ROC <- function(x, y){
  x <- x[order(y, decreasing = TRUE)]
 t_p_r <- cumsum(x) / sum(x)
 f_p_r <- cumsum(!x) / sum(!x)
  xy <- data.frame(t_p_r,f_p_r, x)
  
 f_p_r_df <- c(diff(xy$f_p_r), 0)
 t_p_r_df <- c(diff(xy$t_p_r), 0)
  A_U_C <- round(sum(xy$t_p_r *f_p_r_df) + sum(t_p_r_df *f_p_r_df)/2, 4)
  
  plot(xy$f_p_r, xy$t_p_r, type = "l",
       main = "ROC Curve",
       xlab = "False Postivie Rate",
       ylab = "True Positive Rate")
  abline(a = 0, b = 1)
  legend(.6, .4, A_U_C, title = "Area Under Curve")
}
ROC(class_output$class,class_output$scored.probability)

Classification

Use your created R functions and the provided classification output data set to produce all of the classification metrics discussed above.

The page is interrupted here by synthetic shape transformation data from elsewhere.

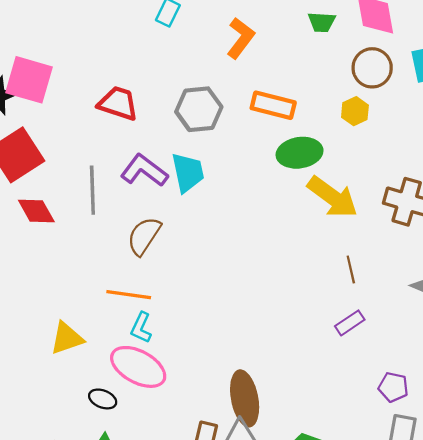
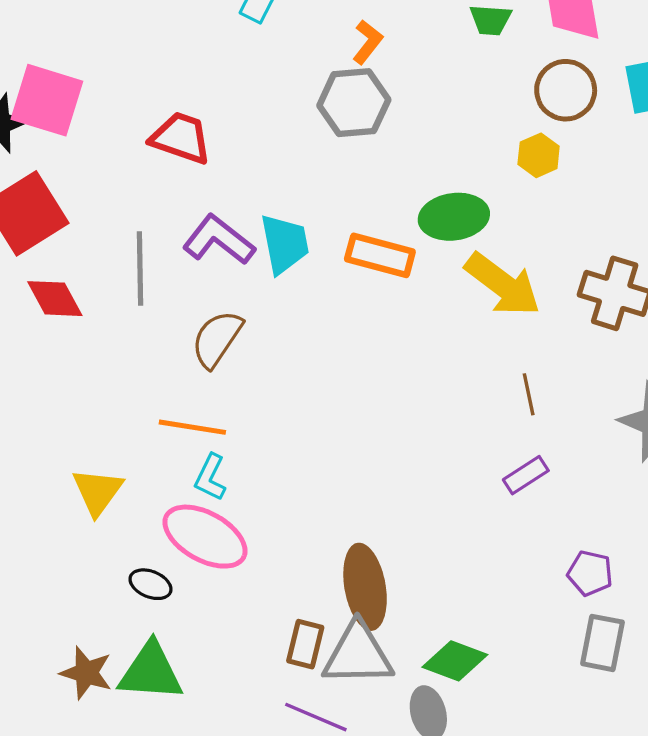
orange L-shape: (241, 38) -> (368, 42), size x0.7
orange rectangle: (273, 105) -> (380, 255), moved
gray hexagon: (199, 109) -> (354, 103), moved
yellow triangle: (67, 338) -> (98, 492), turned -36

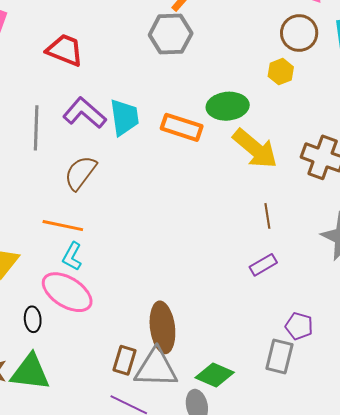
black ellipse: (150, 584) -> (33, 319), turned 60
gray rectangle: (602, 643) -> (279, 356), moved

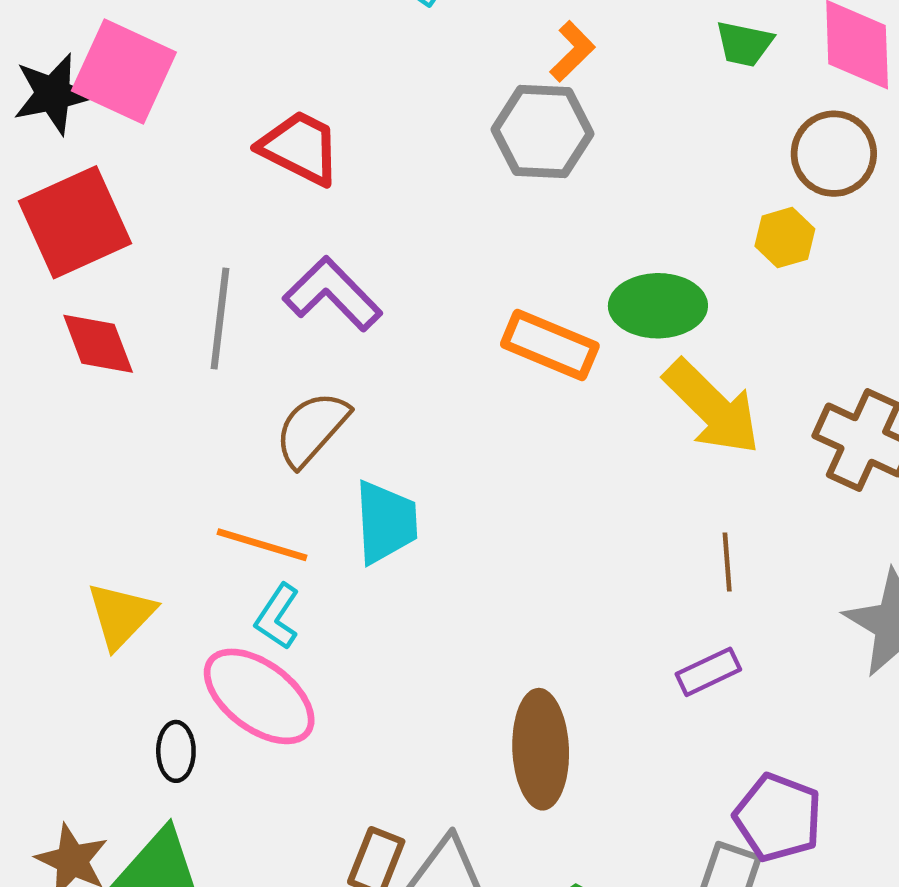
cyan trapezoid: (124, 117) -> (386, 522), moved
purple pentagon: (299, 326) -> (778, 817), size x1.4
brown ellipse: (162, 327) -> (541, 749), moved

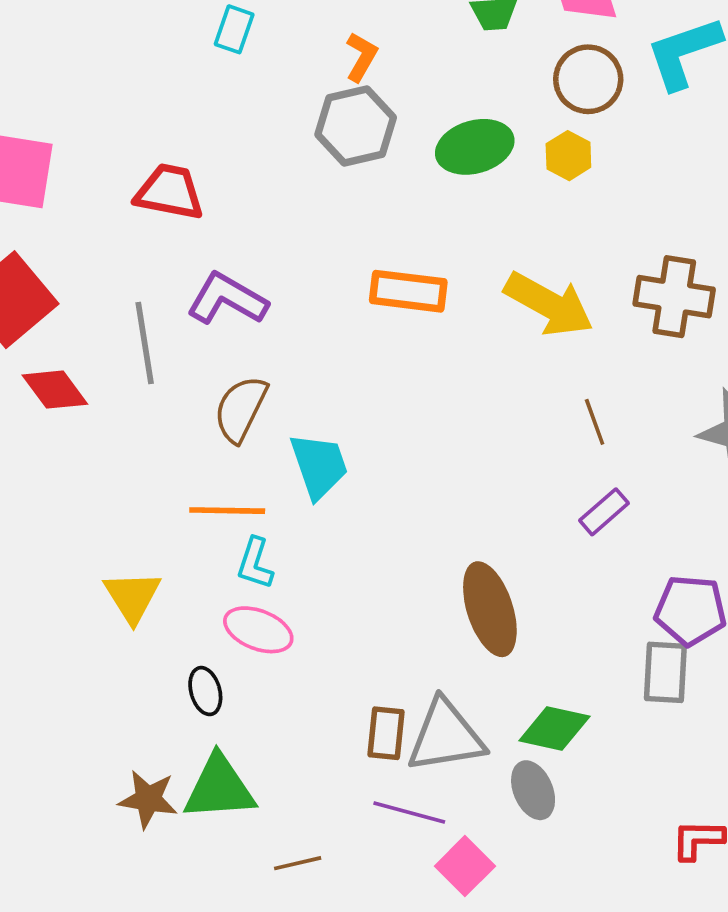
green ellipse: (658, 306) -> (475, 147), moved
pink ellipse: (259, 696) -> (258, 630), size x0.7

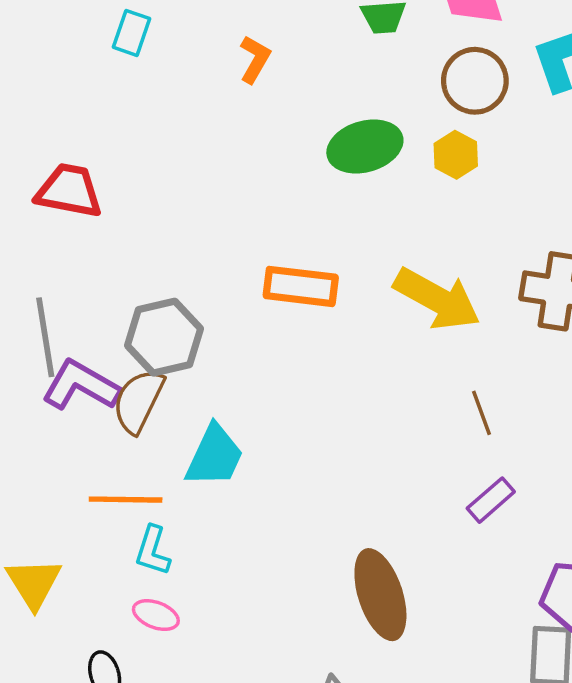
gray hexagon: (356, 126) -> (164, 337), moved
purple L-shape: (227, 299) -> (81, 386), moved
cyan trapezoid: (319, 466) -> (214, 456), turned 44
pink ellipse: (258, 630) -> (156, 615), size x0.7

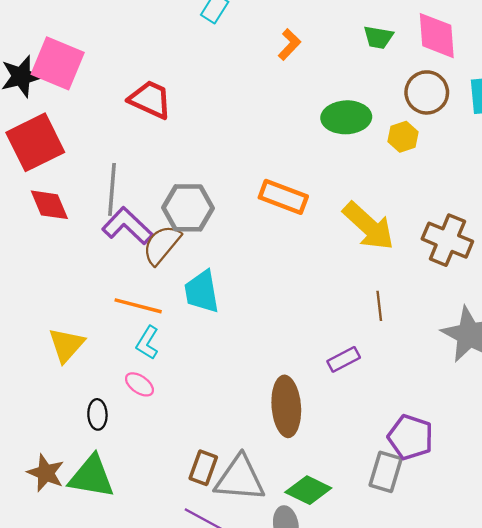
cyan trapezoid: (214, 456) -> (202, 292), turned 132
purple rectangle: (491, 500) -> (344, 359), moved

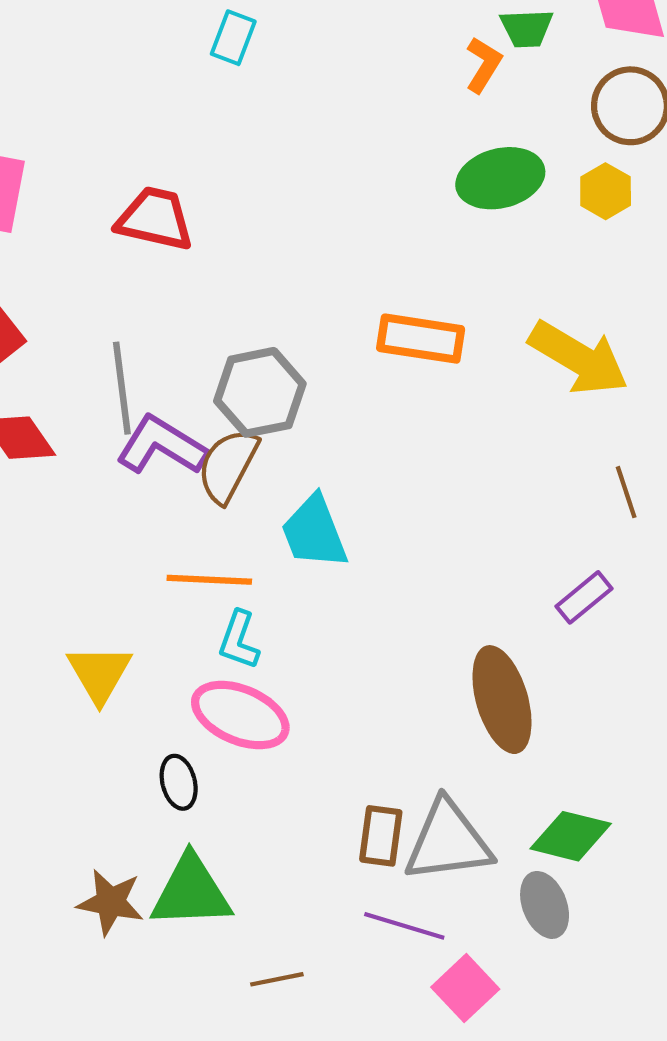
orange L-shape: (289, 44) -> (483, 65), moved
pink ellipse: (139, 384) -> (240, 715), size x1.8

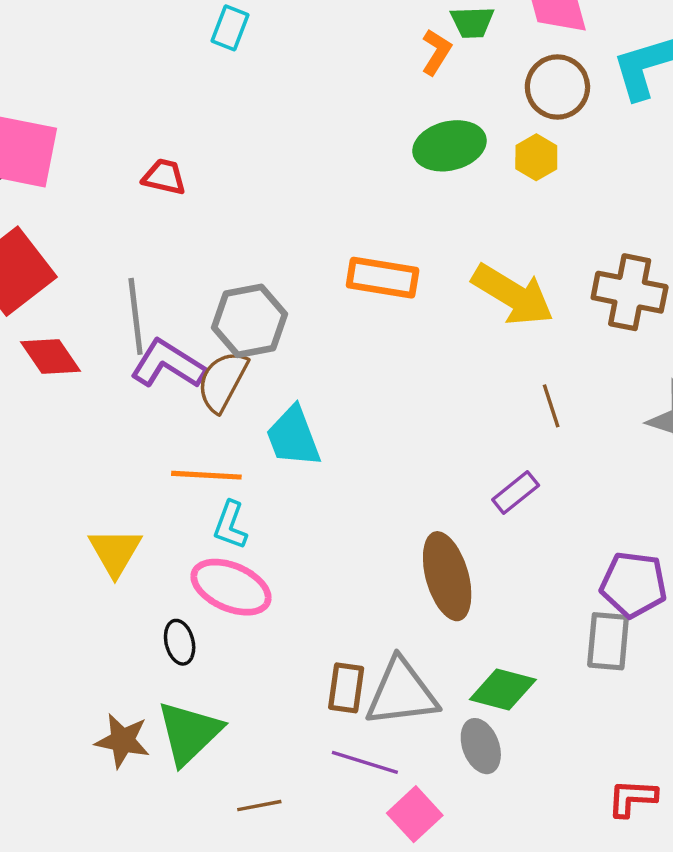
red trapezoid: (155, 219) -> (164, 177), size x0.7
green triangle: (191, 892) -> (189, 733), turned -42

N <- c('Accuracy','Classification Error Rate', 'Precision', 'Sensitivity','Specificity', 'F1 Score')
V <- round(c(cl_accuracy(class_output), cl_cer(class_output), cl_precision (class_output), cl_sensitivity(class_output), cl_specificity(class_output), cl_f1score(class_output)),4)
df_1 <- as.data.frame(cbind(N, V))
kable(df_1)
N V
Accuracy 0.8066
Classification Error Rate 0.1934
Precision 0.8438
Sensitivity 0.4737
Specificity 0.9597
F1 Score 0.6067

CARET

Investigate the caret package. In particular, consider the functions confusionMatrix, sensitivity, and specificity. Apply the functions to the data set. How do the results compare with your own functions?

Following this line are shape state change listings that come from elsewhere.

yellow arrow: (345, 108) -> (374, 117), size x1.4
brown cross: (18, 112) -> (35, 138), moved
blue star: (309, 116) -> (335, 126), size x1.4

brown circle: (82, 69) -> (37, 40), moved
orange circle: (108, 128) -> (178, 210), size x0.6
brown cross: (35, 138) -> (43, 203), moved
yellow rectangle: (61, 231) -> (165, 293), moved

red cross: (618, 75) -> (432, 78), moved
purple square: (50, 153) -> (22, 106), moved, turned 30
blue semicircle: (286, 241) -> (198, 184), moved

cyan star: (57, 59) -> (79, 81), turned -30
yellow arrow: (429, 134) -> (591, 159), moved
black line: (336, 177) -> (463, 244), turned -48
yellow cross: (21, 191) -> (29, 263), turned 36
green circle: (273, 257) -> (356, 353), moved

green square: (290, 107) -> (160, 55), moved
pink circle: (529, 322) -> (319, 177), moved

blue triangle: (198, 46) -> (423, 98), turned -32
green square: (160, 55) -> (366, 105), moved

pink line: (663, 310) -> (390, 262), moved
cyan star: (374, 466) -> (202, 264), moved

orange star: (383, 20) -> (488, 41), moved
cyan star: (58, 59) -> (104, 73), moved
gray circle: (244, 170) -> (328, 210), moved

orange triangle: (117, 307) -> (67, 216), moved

confusionMatrix(data = factor(class_output$scored.class), reference = factor(class_output$class), positive = "1")
## Confusion Matrix and Statistics
## 
##           Reference
## Prediction   0   1
##          0 119  30
##          1   5  27
##                                           
##                Accuracy : 0.8066          
##                  95% CI : (0.7415, 0.8615)
##     No Information Rate : 0.6851          
##     P-Value [Acc > NIR] : 0.0001712       
##                                           
##                   Kappa : 0.4916          
##                                           
##  Mcnemar's Test P-Value : 4.976e-05       
##                                           
##             Sensitivity : 0.4737          
##             Specificity : 0.9597          
##          Pos Pred Value : 0.8438          
##          Neg Pred Value : 0.7987          
##              Prevalence : 0.3149          
##          Detection Rate : 0.1492          
##    Detection Prevalence : 0.1768          
##       Balanced Accuracy : 0.7167          
##                                           
##        'Positive' Class : 1               
## 
# Caret - sensitivity
sensitivity(data = factor(class_output$scored.class), reference = factor(class_output$class), positive = "1")
## [1] 0.4736842
# Homebrew - sensitivity
cl_sensitivity(class_output)
## [1] 0.4736842

The homebrew function matches the result of the caret sensitivity function.

# Caret - specificity
specificity(data = factor(class_output$scored.class), reference = factor(class_output$class), negative = "0")
## [1] 0.9596774
# Homebrew - specificity
cl_specificity(class_output)
## [1] 0.9596774

The homebrew function matches the result of the caret sensitivity function.

pROC

Investigate the pROC package. Use it to generate an ROC curve for the data set. How do the results compare with your own functions?

pROC
plot(roc(class_output$class, class_output$scored.probability), print.auc = TRUE , main = "ROC by pROC")

R Function Created
ROC(class_output$class,class_output$scored.probability)

While the two graphs, yield the same result. There are slight differences. The pROC package places values on the X-label in a range of 1.5<->-0.5. The function we wrote for this assingment, places values 0<-> 1 on the X-label. In addition, the function we wrote for this assignment extends the findings for the Area Underneath the Curve and extra decimal value.